I use a Japanese slip stone for those. I mainly use those knives for bread, which is not too demanding, so the knives stay sharp a long time. Mmmmm, brisket sammiches!

Jim Koepke
01-15-2020, 1:25 AM
What is the best sharpening device for serrated knives? Seem to have trouble sharpening some of these knives for my wife.

It depends on the type of serrated knife.

My favorite steak knife is flat ground on one side. As Doug mentions a slip stone is used from the other side to maintain the scallops or serrations. My Arkansas stone slips get used for this. My Japanese slips work nice but are too easy to slice into with a knife. Though being soft they can be formed to the knife. This is good if you want to dedicate a slip stone to the knife.

My inexpensive set of steak knives was made by hollow grinding both sides and then cutting the serrations were all cut from one side. These haven't been sharpened yet, but it would involve using slip stones.

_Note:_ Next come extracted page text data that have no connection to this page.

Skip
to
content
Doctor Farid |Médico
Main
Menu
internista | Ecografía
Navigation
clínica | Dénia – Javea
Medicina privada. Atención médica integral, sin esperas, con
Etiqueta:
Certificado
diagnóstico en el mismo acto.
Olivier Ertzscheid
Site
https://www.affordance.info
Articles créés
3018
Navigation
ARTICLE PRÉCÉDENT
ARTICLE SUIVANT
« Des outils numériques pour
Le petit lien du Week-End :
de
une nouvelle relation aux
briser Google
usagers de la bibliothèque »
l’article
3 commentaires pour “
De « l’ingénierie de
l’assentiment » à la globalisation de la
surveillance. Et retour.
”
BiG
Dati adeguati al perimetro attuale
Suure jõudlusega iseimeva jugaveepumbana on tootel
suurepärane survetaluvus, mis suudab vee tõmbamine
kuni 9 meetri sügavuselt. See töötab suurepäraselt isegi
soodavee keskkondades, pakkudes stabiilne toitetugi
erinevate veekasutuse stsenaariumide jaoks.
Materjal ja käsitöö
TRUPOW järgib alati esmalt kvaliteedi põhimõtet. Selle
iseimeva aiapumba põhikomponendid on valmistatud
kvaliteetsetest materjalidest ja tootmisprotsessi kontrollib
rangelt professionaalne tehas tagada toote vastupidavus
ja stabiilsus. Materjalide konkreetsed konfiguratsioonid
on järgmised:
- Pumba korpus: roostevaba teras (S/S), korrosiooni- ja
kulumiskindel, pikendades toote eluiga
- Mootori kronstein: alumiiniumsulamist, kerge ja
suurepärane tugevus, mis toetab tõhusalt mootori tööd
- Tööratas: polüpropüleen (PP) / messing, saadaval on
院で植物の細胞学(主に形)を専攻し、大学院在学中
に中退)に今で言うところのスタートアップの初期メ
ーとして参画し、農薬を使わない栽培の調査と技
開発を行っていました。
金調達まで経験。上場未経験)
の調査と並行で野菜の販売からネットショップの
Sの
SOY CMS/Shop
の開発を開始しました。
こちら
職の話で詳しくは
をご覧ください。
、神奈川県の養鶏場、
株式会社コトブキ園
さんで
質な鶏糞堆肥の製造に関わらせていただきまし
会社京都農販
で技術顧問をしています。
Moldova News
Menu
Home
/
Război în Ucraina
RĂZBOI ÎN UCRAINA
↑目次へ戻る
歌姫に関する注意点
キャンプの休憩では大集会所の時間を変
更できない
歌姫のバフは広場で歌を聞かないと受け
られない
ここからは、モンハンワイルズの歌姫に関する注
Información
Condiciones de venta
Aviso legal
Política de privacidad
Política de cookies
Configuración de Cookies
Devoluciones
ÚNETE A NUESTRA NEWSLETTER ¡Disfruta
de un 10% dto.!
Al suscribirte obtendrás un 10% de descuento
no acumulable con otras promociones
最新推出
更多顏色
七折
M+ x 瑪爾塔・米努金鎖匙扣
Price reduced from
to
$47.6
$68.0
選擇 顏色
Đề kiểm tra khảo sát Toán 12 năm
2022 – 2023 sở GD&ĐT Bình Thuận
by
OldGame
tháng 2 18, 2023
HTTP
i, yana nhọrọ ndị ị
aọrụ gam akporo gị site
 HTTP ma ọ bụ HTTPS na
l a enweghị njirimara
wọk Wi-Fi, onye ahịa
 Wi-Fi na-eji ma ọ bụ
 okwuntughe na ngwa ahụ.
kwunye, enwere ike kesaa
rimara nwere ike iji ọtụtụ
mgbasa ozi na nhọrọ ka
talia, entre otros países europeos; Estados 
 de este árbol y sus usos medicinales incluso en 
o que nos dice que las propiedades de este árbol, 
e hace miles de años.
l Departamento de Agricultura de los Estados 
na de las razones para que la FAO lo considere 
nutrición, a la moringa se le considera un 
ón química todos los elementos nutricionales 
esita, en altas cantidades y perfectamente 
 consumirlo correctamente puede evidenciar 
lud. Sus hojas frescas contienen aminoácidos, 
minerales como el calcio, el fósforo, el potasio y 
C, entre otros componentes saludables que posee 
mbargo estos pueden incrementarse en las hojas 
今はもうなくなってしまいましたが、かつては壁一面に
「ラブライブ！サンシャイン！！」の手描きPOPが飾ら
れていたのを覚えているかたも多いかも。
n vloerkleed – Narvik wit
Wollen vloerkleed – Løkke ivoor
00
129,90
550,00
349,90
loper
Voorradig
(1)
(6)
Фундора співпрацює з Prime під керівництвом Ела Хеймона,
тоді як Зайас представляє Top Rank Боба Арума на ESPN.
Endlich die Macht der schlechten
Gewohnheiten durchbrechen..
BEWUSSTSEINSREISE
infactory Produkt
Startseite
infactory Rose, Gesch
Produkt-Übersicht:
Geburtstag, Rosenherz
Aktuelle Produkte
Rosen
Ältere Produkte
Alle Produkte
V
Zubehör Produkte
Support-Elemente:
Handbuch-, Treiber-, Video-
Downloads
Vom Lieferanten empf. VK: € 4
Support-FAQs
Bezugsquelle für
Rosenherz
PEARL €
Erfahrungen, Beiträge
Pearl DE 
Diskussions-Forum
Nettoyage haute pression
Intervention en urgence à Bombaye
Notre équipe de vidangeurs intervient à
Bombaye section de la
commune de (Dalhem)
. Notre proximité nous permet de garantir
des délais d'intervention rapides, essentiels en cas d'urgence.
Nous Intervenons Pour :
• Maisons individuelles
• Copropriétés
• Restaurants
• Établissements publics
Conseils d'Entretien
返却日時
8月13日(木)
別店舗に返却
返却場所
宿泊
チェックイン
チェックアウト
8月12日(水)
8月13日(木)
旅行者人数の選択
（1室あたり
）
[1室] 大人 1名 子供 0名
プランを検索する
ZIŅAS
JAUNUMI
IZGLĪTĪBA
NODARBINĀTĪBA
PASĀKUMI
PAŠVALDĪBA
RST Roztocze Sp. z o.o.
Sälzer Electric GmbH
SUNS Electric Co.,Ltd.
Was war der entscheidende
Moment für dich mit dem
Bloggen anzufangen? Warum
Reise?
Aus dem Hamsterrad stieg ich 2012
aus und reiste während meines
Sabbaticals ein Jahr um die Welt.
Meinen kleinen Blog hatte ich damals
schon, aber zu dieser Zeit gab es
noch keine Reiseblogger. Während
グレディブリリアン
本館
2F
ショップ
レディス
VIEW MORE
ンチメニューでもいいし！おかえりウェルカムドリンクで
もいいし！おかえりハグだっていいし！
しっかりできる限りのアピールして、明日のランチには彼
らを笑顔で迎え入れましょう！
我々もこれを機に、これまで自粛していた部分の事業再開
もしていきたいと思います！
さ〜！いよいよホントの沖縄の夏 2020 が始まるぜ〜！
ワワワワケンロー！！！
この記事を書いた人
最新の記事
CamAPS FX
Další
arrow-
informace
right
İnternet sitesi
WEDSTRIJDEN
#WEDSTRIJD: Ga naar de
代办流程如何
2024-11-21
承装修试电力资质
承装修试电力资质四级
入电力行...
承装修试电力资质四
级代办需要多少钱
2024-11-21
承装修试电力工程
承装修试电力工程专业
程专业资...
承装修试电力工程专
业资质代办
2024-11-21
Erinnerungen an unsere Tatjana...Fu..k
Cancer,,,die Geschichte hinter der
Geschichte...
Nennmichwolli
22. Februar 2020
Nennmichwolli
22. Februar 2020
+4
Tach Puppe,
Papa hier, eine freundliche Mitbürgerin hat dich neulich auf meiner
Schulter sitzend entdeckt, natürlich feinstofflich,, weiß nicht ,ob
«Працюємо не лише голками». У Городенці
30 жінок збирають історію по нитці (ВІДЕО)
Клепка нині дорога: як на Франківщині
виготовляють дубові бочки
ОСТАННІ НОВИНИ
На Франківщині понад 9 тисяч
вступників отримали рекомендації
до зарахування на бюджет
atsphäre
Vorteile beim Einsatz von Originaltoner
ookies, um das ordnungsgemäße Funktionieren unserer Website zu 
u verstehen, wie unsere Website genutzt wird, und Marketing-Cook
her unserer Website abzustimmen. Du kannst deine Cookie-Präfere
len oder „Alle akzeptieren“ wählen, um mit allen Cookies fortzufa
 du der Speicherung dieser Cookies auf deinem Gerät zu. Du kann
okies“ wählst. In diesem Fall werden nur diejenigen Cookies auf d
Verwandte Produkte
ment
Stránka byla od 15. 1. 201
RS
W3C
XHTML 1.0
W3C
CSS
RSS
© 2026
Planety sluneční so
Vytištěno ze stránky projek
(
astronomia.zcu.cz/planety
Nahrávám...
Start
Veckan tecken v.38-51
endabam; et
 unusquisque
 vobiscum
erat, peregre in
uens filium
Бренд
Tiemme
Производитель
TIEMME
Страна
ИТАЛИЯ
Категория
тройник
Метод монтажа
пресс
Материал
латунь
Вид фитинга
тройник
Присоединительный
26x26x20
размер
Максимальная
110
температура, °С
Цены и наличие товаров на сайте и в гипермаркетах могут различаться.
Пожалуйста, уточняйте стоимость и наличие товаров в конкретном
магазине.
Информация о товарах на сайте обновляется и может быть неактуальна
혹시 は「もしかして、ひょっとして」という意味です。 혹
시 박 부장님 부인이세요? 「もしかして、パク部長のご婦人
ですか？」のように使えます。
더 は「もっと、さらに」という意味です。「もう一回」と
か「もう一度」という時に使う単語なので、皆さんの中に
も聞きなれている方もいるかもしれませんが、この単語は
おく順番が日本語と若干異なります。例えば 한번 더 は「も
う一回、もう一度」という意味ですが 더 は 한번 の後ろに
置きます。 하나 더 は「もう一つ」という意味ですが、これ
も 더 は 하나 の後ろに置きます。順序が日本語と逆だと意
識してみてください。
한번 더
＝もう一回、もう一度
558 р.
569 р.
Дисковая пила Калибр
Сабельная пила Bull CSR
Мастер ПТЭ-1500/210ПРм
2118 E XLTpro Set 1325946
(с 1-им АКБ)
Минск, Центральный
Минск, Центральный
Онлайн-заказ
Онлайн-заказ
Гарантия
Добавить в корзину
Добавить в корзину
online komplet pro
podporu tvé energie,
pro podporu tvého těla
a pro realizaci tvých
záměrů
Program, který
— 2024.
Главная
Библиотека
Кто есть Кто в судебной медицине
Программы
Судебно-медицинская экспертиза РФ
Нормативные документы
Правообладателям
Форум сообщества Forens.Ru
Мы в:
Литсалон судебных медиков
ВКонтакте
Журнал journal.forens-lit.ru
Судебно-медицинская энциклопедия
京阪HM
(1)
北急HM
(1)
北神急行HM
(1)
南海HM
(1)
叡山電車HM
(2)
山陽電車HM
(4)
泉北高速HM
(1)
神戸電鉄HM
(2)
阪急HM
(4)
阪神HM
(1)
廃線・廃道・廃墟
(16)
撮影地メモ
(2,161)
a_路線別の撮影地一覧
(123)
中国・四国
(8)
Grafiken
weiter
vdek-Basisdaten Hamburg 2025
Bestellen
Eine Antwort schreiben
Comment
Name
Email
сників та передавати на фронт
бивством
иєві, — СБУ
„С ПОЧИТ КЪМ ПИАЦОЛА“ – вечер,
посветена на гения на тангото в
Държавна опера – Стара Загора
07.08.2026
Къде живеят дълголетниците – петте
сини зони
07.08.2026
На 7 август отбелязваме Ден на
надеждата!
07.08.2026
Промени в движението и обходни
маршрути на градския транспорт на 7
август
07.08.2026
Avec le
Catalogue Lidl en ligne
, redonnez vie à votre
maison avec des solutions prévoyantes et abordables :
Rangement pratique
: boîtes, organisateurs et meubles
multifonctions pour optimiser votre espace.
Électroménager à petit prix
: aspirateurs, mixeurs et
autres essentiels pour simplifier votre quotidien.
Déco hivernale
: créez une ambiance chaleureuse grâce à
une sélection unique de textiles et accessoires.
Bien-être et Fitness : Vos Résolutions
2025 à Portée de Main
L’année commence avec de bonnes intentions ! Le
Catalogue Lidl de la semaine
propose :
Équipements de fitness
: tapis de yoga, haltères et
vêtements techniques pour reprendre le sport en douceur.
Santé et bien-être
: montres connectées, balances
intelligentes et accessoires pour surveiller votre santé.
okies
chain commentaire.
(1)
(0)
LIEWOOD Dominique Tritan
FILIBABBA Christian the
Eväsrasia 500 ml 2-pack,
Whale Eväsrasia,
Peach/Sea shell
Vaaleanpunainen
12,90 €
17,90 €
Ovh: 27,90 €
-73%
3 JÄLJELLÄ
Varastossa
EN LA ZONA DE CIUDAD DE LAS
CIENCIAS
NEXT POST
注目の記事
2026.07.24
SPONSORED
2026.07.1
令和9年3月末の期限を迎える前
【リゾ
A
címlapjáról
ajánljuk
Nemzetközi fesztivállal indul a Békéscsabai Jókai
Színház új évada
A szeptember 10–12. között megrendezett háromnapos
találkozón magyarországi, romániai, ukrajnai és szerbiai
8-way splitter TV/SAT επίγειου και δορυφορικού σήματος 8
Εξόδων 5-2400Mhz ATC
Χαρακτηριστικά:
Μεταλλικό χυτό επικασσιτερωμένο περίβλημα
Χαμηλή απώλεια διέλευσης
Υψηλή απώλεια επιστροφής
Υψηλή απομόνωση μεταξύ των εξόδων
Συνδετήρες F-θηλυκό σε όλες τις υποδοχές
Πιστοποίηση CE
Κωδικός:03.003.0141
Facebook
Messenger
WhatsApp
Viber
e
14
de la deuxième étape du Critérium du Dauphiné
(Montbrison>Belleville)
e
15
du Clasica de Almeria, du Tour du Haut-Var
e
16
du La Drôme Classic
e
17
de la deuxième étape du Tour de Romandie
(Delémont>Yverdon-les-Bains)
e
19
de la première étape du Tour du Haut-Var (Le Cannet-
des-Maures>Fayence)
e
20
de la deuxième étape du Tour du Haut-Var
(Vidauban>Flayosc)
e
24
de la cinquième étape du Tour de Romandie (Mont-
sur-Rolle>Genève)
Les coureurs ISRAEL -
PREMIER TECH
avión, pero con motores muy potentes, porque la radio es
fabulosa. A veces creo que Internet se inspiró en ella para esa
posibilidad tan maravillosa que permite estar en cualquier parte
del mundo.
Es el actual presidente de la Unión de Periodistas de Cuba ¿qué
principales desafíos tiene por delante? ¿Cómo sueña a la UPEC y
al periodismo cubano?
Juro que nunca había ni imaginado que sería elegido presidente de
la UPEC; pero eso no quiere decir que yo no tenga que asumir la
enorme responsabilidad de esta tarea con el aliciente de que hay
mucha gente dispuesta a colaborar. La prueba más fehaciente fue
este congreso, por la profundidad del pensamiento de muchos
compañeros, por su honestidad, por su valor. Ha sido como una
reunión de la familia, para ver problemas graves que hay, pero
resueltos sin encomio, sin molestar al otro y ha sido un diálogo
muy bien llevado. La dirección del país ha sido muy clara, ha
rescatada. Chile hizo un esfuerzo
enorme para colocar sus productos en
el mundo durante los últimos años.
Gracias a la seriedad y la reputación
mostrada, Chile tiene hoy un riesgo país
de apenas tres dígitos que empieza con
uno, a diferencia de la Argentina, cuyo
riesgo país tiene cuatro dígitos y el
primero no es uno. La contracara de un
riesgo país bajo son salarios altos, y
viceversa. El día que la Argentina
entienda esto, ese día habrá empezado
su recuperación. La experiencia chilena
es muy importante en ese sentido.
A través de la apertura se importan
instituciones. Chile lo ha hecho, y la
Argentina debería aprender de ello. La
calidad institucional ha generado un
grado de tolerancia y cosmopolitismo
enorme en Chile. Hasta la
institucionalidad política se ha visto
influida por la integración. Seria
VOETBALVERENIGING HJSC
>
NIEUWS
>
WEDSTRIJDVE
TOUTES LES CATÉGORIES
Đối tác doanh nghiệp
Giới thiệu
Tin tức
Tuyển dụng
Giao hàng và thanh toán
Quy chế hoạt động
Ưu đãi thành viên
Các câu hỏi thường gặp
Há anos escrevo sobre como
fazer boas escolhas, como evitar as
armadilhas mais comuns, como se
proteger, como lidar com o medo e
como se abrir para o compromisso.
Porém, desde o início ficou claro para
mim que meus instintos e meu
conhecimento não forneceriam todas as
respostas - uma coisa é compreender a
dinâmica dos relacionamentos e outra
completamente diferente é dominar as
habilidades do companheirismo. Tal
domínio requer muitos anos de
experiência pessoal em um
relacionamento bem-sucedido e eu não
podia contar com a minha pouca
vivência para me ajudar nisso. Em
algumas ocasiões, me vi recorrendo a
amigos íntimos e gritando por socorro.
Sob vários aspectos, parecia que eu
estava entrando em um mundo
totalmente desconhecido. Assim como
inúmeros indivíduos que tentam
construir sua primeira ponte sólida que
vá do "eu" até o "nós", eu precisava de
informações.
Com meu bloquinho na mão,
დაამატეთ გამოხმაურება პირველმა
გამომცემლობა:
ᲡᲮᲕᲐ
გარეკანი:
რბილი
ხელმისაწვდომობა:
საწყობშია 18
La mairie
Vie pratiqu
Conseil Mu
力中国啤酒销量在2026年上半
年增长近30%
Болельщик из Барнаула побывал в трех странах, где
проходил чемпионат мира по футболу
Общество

A serrated bread knife is often has its serrations cut from both sides. This would likely be done with slip stones from both sides.

Sharpening a serrated knife is similar to sharpening a saw. What is really doing most if not all of the cutting is the points. Work at sharpening the points, then lightly work the back side to remove any burrs. With a well fitting slip stone or a little stone angling getting the point sharp will also produce an edge in the scallops.

jtk

Rich Engelhardt
01-15-2020, 4:16 AM
Yes, generally speaking, carbon steel will take and hold and edge better & longer than a stainless blade, but really, equating a stainless blade with something like a dull stick is silly. I've got 2 or 3 stainless knives that are easily sharpened to a razor edge. When they dull, they get a quick touch up.HOWEVER -- - the carbon steel knives just need a few swipes on the Spyderco Sharpmaker to restore the edge.
Stainless Steel doesn't respond so well to the ceramic & needs to have some sort of abrasive applied that will remove steel.

My carbon steel knives get the ceramic every time I go to use them. They see a stone, maybe once every 5 years - or more.
Stainless blades see a stone quite a bit. The Sharpmaker can only do so much, then it's just a waste of time.


What is the best sharpening device for serrated knives? Seem to have trouble sharpening some of these knives for my wife.Spyderco Sharpmaker.

Flamone LaChaud
01-15-2020, 9:17 AM
We had a set of Wustoff/Henkels back in the day, up until a house fire took away most of our kitchen. My wife replaced them with a set of Harris Teeter stainless steel knives (our local grocery store) knives that did ok at best. Eventually I learned how to freehand sharpen my woodworking cutting tools, and attempted to sharpen the kitchen knives as well. It was a huge improvement . . . but they were good for about a half dozen onions/carrots/celery stalks before needing attention again. Was browsing the auction site, and ran across a seller that specialized in older Japanese kitchen knives, and most of the makers didn't have any info that I could find via the googles. I picked up three on a lark - a Deba, Nikiri, and Sashimi . . . and it was unreal the difference. Now that the wife has discovered what sharp is, and how much easier it is to use a sharp knife - those other stainless steel knives just don't get used. Plus, I think the older knives are actually easier to sharpen.